Record excerpts.
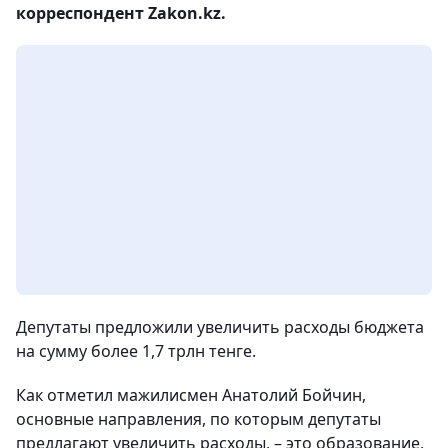
корреспондент Zakon.kz.
Депутаты предложили увеличить расходы бюджета
на сумму более 1,7 трлн тенге.
Как отметил мажилисмен Анатолий Бойчин,
основные направления, по которым депутаты
предлагают увеличить расходы, – это образование,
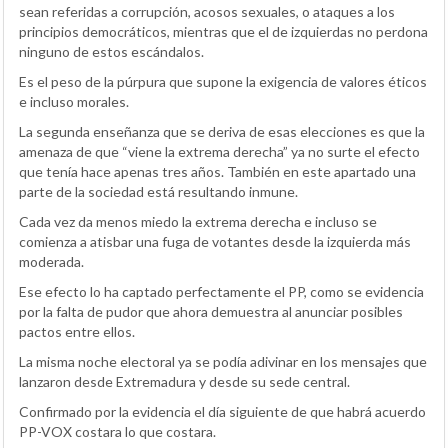
sean referidas a corrupción, acosos sexuales, o ataques a los
principios democráticos, mientras que el de izquierdas no perdona
ninguno de estos escándalos.
Es el peso de la púrpura que supone la exigencia de valores éticos
e incluso morales.
La segunda enseñanza que se deriva de esas elecciones es que la
amenaza de que “viene la extrema derecha” ya no surte el efecto
que tenía hace apenas tres años. También en este apartado una
parte de la sociedad está resultando inmune.
Cada vez da menos miedo la extrema derecha e incluso se
comienza a atisbar una fuga de votantes desde la izquierda más
moderada.
Ese efecto lo ha captado perfectamente el PP, como se evidencia
por la falta de pudor que ahora demuestra al anunciar posibles
pactos entre ellos.
La misma noche electoral ya se podía adivinar en los mensajes que
lanzaron desde Extremadura y desde su sede central.
Confirmado por la evidencia el día siguiente de que habrá acuerdo
PP-VOX costara lo que costara.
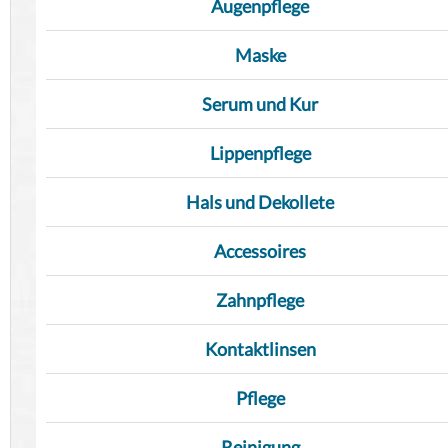
Augenpflege
Maske
Serum und Kur
Lippenpflege
Hals und Dekollete
Accessoires
Zahnpflege
Kontaktlinsen
Pflege
Reinigung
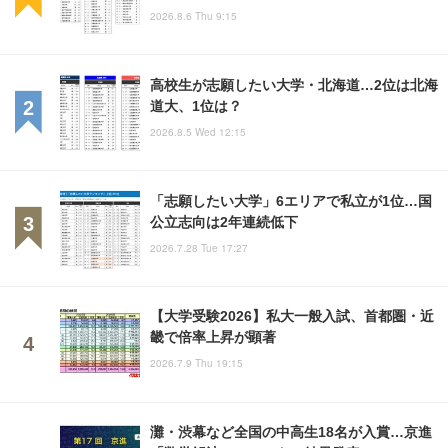
2026.8.6 Thu 9:15
高校生が志願したい大学・北海道…2位は北海
道大、1位は？
2026.8.5 Wed 12:15
「志願したい大学」6エリアで私立が1位…国
公立志向は2年連続低下
2026.7.28 Tue 17:27
【大学受験2026】私大一般入試、首都圏・近
畿で倍率上昇が顕著
2026.7.9 Thu 19:15
灘・渋幕など全国の中高生18名が入賞…京進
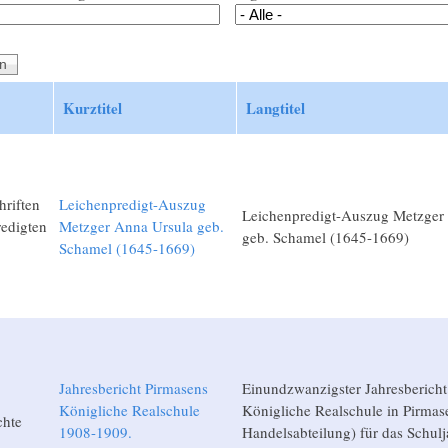
Kurztitel
Langtitel
hriften
Leichenpredigt-Auszug
Leichenpredigt-Auszug Metzger
edigten
Metzger Anna Ursula geb.
geb. Schamel (1645-1669)
Schamel (1645-1669)
Jahresbericht Pirmasens
Einundzwanzigster Jahresbericht
Königliche Realschule
Königliche Realschule in Pirmas
chte
1908-1909.
Handelsabteilung) für das Schul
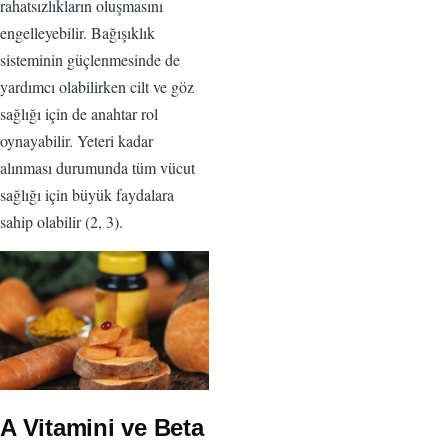
rahatsızlıkların oluşmasını
engelleyebilir. Bağışıklık
sisteminin güçlenmesinde de
yardımcı olabilirken cilt ve göz
sağlığı için de anahtar rol
oynayabilir. Yeteri kadar
alınması durumunda tüm vücut
sağlığı için büyük faydalara
sahip olabilir (2, 3).
A Vitamini ve Beta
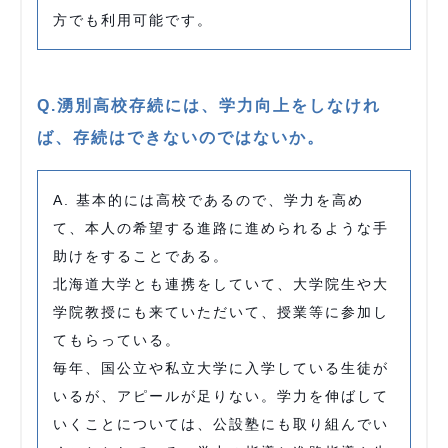
方でも利用可能です。
Q.湧別高校存続には、学力向上をしなけれ
ば、存続はできないのではないか。
A. 基本的には高校であるので、学力を高め
て、本人の希望する進路に進められるような手
助けをすることである。
北海道大学とも連携をしていて、大学院生や大
学院教授にも来ていただいて、授業等に参加し
てもらっている。
毎年、国公立や私立大学に入学している生徒が
いるが、アピールが足りない。学力を伸ばして
いくことについては、公設塾にも取り組んでい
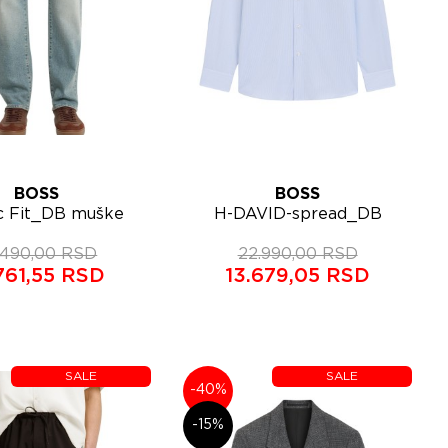
BOSS
BOSS
elja
Lista želja
ic Fit_DB muške
H-DAVID-spread_DB
Brzi pregled
Brzi pregled
erke 50563196
muška košulja
.490,00 RSD
22.990,00 RSD
50564427
761,55 RSD
13.679,05 RSD
SALE
SALE
-40%
-15%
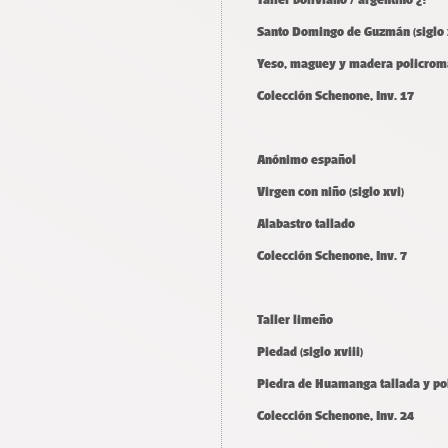
Santo Domingo de Guzmán (siglo x
Yeso, maguey y madera policroma
Colección Schenone, Inv. 17
Anónimo español
Virgen con niño (siglo xvi)
Alabastro tallado
Colección Schenone, Inv. 7
Taller limeño
Piedad (siglo xviii)
Piedra de Huamanga tallada y p
Colección Schenone, Inv. 24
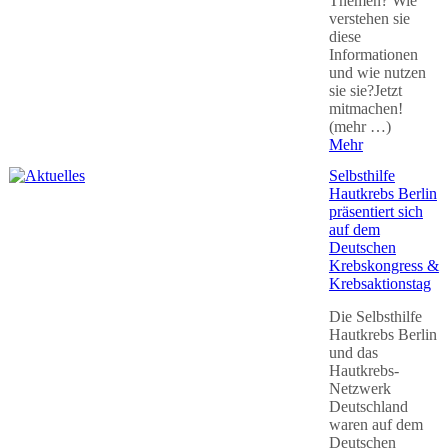
Themen? Wie
verstehen sie
diese
Informationen
und wie nutzen
sie sie?Jetzt
mitmachen!
(mehr …)
Mehr
Selbsthilfe
Hautkrebs Berlin
präsentiert sich
auf dem
Deutschen
Krebskongress &
Krebsaktionstag
Die Selbsthilfe
Hautkrebs Berlin
und das
Hautkrebs-
Netzwerk
Deutschland
waren auf dem
Deutschen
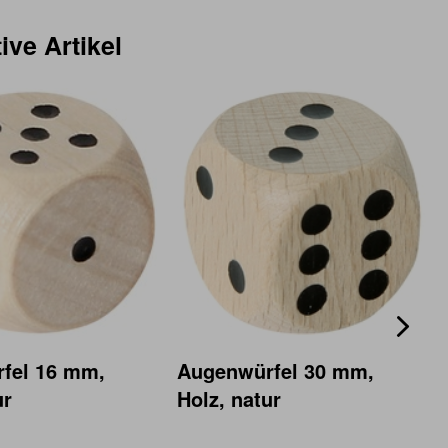
ive Artikel
fel 16 mm,
Augenwürfel 30 mm,
ur
Holz, natur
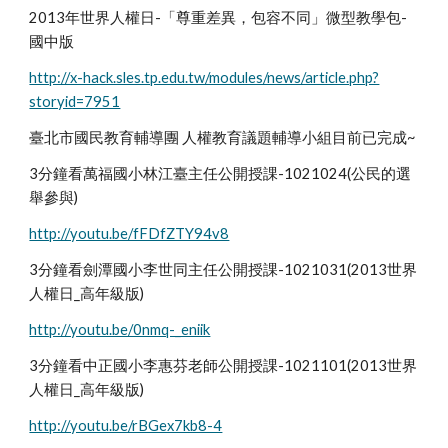
2013年世界人權日-「尊重差異，包容不同」微型教學包-
國中版
http://x-hack.sles.tp.edu.tw/modules/news/article.php?
storyid=7951
臺北市國民教育輔導團 人權教育議題輔導小組目前已完成~
3分鐘看萬福國小林江臺主任公開授課-1021024(公民的選
舉參與)
http://youtu.be/fFDfZTY94v8
3分鐘看劍潭國小李世同主任公開授課-1021031(2013世界
人權日_高年級版)
http://youtu.be/0nmq-_eniik
3分鐘看中正國小李惠芬老師公開授課-1021101(2013世界
人權日_高年級版)
http://youtu.be/rBGex7kb8-4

What to do.
Return the lines exactly as they stand, from the start of the entries through the line holding "amenaza de que"; omit the pictures.

Answer below.
корреспондент Zakon.kz.
Депутаты предложили увеличить расходы бюджета
на сумму более 1,7 трлн тенге.
Как отметил мажилисмен Анатолий Бойчин,
основные направления, по которым депутаты
предлагают увеличить расходы, – это образование,
sean referidas a corrupción, acosos sexuales, o ataques a los
principios democráticos, mientras que el de izquierdas no perdona
ninguno de estos escándalos.
Es el peso de la púrpura que supone la exigencia de valores éticos
e incluso morales.
La segunda enseñanza que se deriva de esas elecciones es que la
amenaza de que “viene la extrema derecha” ya no surte el efecto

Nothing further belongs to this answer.